Anyway, I wanted to thank you for being open about your journey, as I think most leaders keep that vulnerability inside, and just share how they are "crushing" it. It's valuable for people to see that it's not easy, and that much success and overwork is driven by fear and anxiety, as you shared.
And now for the normal personal development content:
Blog: I wrote the next post in my alignment series talking about aligning with oneself. It’s surprisingly hard to get one’s internal ecosystem of parts aligned, as they often have competing goals that pull us in different directions. And yet, when we can bring them into alignment towards a higher purpose, we can increase our clarity and focus and become more effective.
LinkedIn: These are ideas or questions that help my clients (or myself), and that I share via LinkedIn to help a wider audience.
How do you get others to do something? A standard method is to use power, which turns interactions into a zero-sum power struggle. I’ve been exploring using alignment to bring different stakeholders together into a common vision.
It is challenging to transition from doing the work to defining the work. Delivering success on a clearly defined project is how most of us start our careers. Learning to dive into murky areas with no clear ownership or goals to create clarity for others is a step towards acting as a more senior leader.

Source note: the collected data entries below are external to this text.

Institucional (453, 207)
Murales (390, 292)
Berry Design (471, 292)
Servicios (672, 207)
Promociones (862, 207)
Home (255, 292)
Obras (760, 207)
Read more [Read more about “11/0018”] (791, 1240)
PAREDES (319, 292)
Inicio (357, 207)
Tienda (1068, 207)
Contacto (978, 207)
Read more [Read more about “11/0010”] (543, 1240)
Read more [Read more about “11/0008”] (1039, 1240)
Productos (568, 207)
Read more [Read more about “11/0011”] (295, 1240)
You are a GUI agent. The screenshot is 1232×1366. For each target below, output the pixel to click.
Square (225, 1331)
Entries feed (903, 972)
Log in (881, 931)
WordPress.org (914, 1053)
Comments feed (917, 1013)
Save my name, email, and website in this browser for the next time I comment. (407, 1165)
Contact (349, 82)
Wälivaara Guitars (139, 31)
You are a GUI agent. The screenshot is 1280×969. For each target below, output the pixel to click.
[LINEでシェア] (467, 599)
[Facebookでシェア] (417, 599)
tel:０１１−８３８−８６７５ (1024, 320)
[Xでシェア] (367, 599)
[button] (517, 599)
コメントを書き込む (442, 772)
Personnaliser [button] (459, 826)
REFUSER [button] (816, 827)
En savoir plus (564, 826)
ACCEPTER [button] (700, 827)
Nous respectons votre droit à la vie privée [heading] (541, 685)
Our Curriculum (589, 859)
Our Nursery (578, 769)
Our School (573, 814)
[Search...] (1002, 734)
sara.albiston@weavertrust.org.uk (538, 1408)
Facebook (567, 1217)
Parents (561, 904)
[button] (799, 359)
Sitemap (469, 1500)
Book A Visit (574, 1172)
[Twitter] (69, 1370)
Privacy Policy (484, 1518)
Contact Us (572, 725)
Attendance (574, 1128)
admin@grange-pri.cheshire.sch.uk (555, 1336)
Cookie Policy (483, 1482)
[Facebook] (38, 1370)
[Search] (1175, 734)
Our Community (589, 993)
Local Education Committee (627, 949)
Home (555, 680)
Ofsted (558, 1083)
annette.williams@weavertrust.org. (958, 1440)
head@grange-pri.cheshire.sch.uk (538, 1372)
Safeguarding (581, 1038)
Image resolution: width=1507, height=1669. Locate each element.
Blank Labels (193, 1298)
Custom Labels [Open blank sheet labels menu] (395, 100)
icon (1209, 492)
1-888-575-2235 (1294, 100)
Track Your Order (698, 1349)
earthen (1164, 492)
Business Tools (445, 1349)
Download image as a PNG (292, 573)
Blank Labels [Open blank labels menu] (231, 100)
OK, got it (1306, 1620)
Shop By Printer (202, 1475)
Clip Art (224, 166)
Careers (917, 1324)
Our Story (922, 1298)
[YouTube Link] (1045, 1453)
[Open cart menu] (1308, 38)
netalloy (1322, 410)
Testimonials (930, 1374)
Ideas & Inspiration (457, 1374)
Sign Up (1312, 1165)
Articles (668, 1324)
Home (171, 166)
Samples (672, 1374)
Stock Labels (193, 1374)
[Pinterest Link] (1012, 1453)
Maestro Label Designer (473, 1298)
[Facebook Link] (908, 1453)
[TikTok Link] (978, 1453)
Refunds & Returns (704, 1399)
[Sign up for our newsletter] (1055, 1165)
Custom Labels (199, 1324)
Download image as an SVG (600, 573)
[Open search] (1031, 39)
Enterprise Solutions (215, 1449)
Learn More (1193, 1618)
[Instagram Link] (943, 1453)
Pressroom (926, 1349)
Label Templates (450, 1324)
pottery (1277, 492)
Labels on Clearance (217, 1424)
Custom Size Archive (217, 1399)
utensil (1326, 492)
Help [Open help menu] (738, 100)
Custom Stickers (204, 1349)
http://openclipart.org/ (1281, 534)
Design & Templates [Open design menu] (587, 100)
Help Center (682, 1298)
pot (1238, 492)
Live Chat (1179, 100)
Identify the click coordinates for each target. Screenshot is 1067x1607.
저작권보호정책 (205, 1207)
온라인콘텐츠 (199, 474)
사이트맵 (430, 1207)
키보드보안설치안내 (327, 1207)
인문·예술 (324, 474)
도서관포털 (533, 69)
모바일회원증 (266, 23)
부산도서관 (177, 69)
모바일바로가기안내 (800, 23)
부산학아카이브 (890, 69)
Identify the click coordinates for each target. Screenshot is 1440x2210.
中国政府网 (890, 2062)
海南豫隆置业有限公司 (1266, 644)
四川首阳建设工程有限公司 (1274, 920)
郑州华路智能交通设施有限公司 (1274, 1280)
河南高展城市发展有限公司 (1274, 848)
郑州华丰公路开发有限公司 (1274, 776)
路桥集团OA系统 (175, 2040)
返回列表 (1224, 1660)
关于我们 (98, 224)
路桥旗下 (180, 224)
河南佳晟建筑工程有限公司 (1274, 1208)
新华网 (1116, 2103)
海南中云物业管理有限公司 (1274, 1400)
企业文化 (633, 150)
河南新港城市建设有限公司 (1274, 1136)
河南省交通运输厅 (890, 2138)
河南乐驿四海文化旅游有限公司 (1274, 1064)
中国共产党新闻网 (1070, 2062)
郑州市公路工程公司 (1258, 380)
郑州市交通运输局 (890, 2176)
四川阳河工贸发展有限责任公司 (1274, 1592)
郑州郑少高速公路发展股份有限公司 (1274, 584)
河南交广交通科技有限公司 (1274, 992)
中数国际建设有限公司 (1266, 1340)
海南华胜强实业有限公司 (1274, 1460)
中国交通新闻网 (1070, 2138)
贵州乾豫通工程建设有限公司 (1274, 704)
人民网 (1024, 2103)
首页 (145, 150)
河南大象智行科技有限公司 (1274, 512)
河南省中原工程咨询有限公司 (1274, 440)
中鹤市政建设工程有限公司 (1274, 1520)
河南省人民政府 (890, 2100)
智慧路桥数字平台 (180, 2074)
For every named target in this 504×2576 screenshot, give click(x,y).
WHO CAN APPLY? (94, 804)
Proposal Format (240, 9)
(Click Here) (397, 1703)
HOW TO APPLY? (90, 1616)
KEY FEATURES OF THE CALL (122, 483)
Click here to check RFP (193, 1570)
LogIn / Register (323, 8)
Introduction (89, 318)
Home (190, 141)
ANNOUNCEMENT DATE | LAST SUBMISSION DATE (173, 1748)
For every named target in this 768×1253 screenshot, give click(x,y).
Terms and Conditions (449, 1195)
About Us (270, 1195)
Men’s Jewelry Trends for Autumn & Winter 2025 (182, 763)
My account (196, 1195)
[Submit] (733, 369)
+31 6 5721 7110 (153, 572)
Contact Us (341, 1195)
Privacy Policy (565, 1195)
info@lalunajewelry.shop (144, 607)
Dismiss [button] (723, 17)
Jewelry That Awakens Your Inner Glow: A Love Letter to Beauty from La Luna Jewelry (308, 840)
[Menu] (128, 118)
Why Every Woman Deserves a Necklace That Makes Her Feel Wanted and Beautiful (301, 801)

Building a stakeholder map is a valuable technique to clear up the murkiness described in the previous bullet. By paying attention to the questions and comments stakeholders ask in meetings, you can learn about their underlying motivations, and use that information to earn their trust and increase your influence.
Articles and resources I’ve liked recently:
This tweet thread from Marco Rogers is worth reading in full as he shares how white (privileged) people avoid real talk so they don't have to acknowledge reality.
While writing my alignment blog post, I discovered a fantastic Jerry Weinberg article from 1996 called Beyond Blaming. He advocates for congruence, which “is a concept that describes the human experience of alignment between the internal and external – what is thought and felt (the internal), and what is said and how it is said (the external).” He describes a strategy for increasing one’s own congruence, which enables greater congruence in the systems in which you participate.
I appreciated reading this John Gardner talk on Personal Renewal: “Life is an endless unfolding, and if we wish it to be, an endless process of self-discovery, an endless and unpredictable dialogue between our own potentialities and the life situations in which we find ourselves.”
Amusingly, the reason I finally wrote to Hunter Walk was because I wanted to thank him for recommending this Dash egg boiler. I bought it, and it makes it foolproof to make perfect boiled eggs without paying attention. Brilliant since I love eggs as a snack, and now it’s easy to make 6 at a time.
Thanks for reading. See you in a couple weeks.